Serving younger clients can help advisory businesses stay ahead of cultural and technological change, which ends up benefitting all of a firm’s clientele in the long run, she says.

2. Millennials Are Underserved

Millennials are a generational frontier for most of the financial services industry, but especially for advisors, she says. According to SEI’s survey, 74 percent of millennials do not have an advisor.

“There’s a lot of competition out there for traditional clients, but millennials are out there accumulating assets absent financial advice,” says Pohlig. “They want advice, but they don’t always want it now, and they don’t always want continuous financial planning. By the time they reach the age when they want continuous advice, if they’re not being served by advisors, they’ll have found a different channel and the opportunity will be gone.”

At the same time, millennials are demanding in-person financial advice—only 10 percent of the millennials in SEI’s study said that they would never seek out professional financial advice. SEI recommends that advisors offer planning around early-to-mid-life events, like marriages, child birth or homebuying, in order to meet the needs of a relatively untapped pool of quality clients.

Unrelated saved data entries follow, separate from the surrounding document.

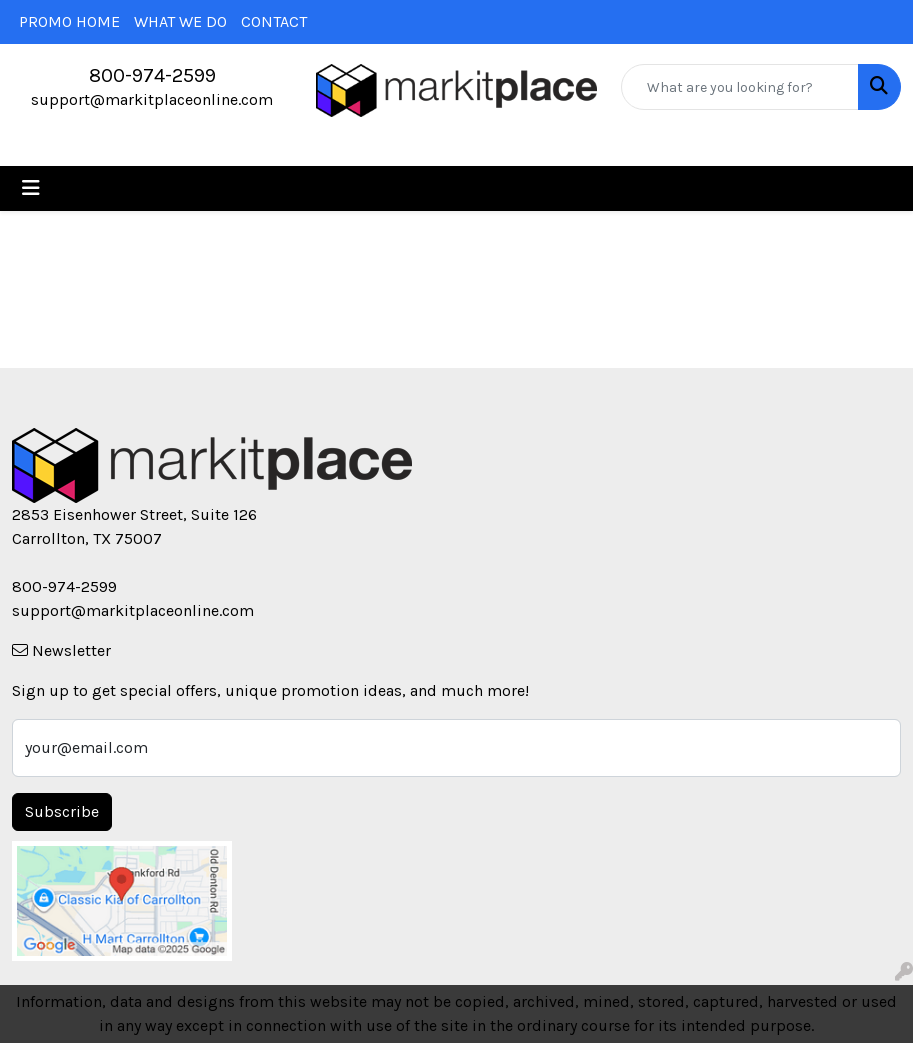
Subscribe (62, 811)
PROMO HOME (69, 21)
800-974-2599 (152, 75)
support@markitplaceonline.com (152, 99)
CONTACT (274, 21)
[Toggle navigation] (31, 188)
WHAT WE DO (180, 21)
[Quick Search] (740, 87)
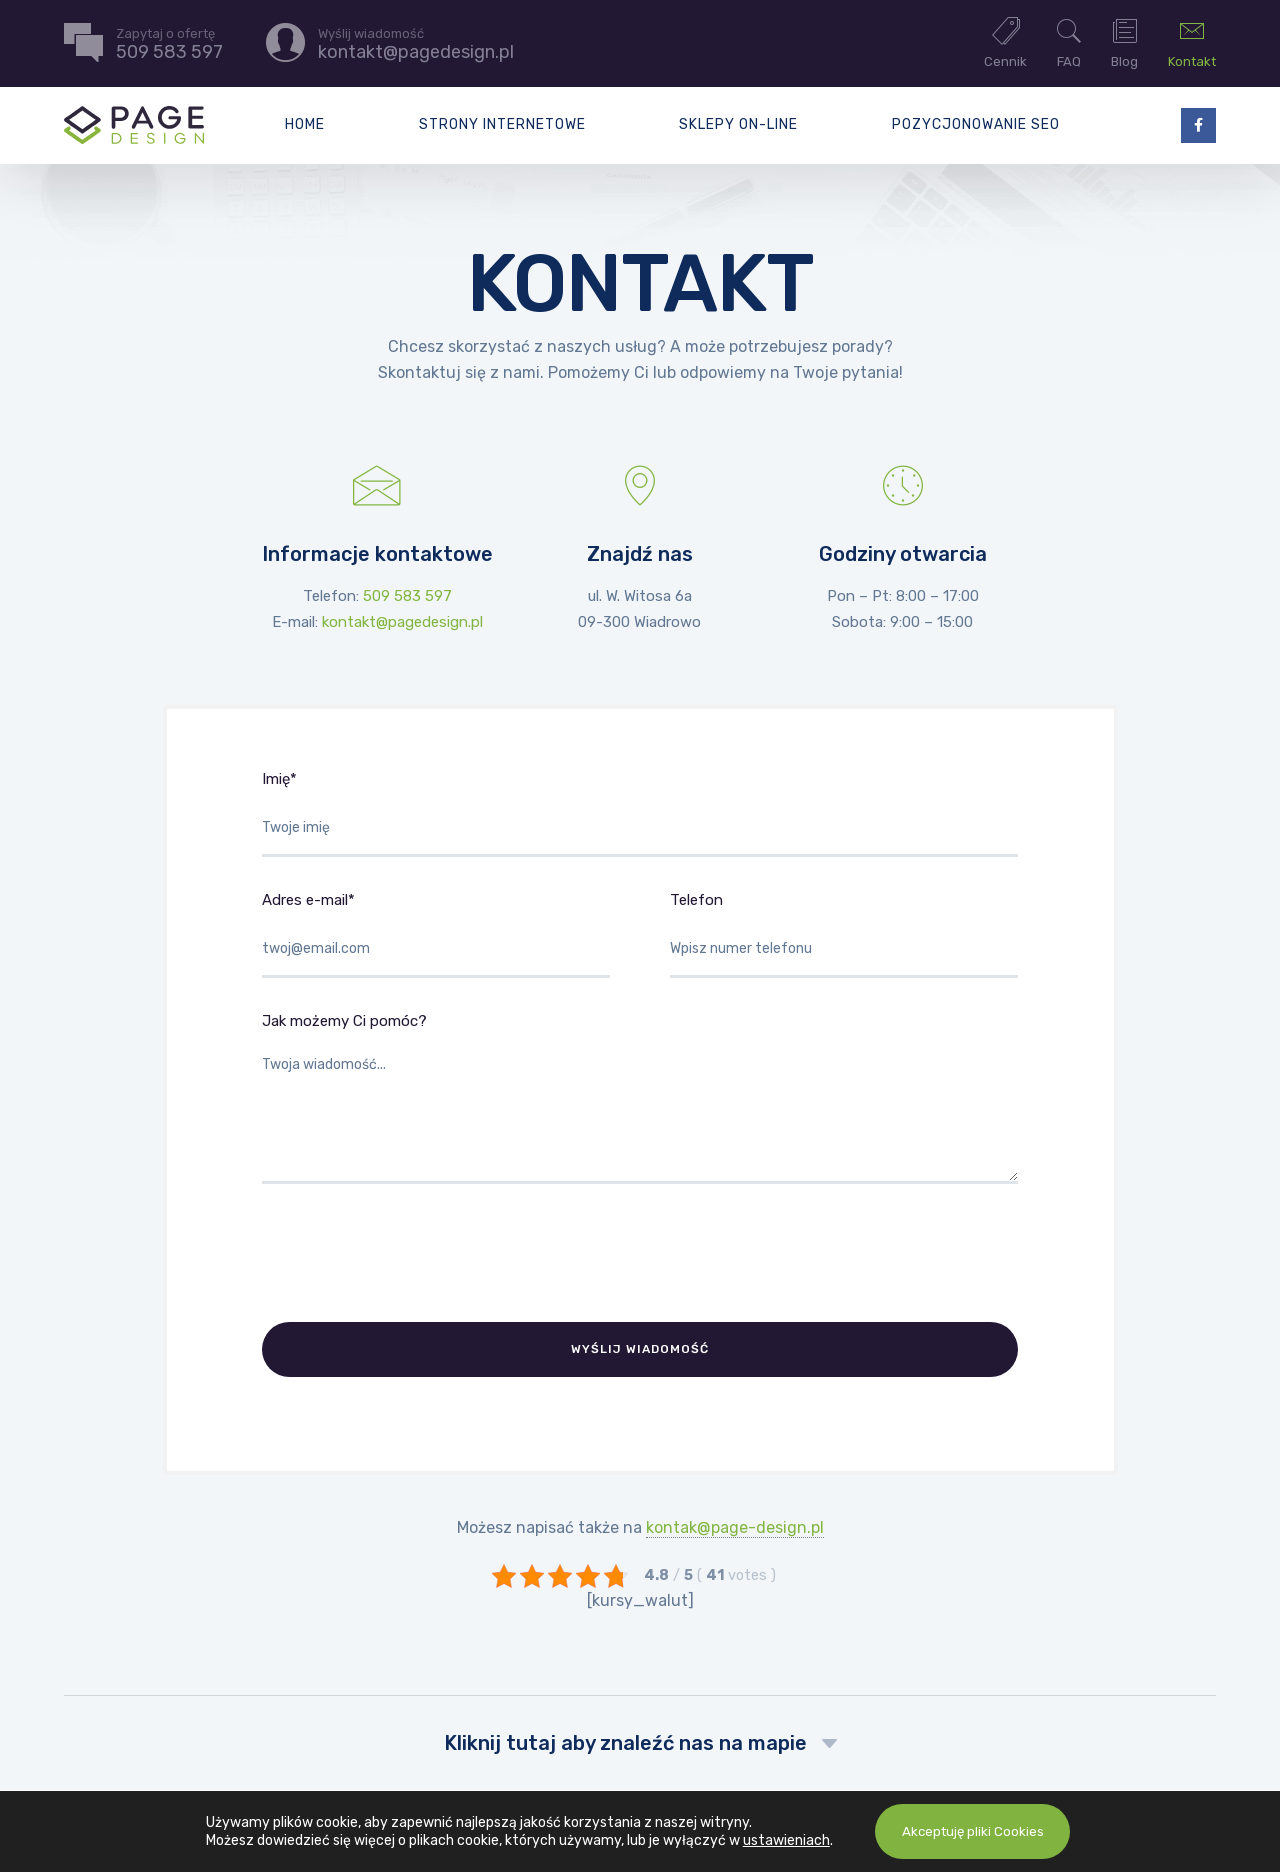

3. Millennials Are Many Of Your Clients’ Heirs

Millennials will be recipients of the largest wealth transfer in human history, which SEI pegs at around $30 trillion. Millennials are going to demand a lot of advice to help them manage those inheritances.

“If advisors don’t reach out to these heirs, they’re going to take their inherited assets and go elsewhere,” says Pohlig. “Advisors need to make sure that the first time they talk to a millennial heir is well before the elder client passes on.”

Advisors with baby boomer clients are well positioned to serve their clients' adult children with advice now, before a wealth transfer takes place, and doing so might be the key to retaining assets after an elder client dies, she says.